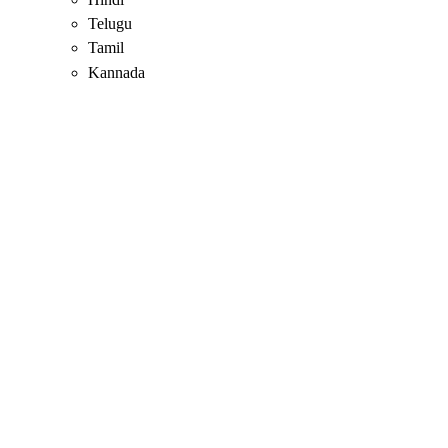
Telugu
Tamil
Kannada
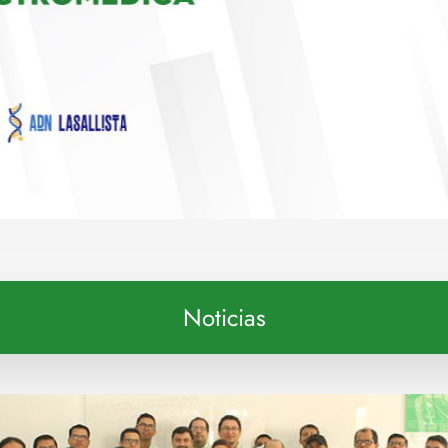
Noticias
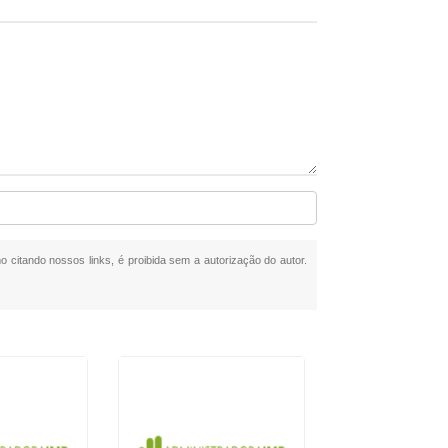
mo citando nossos links, é proibida sem a autorização do autor.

= = = = =

- **Description of the task**: Restate the entire listing word for word, excluding pictures.

- **Response below**:
Telugu
Tamil
Kannada
Noticias
mo citando nossos links, é proibida sem a autorização do autor.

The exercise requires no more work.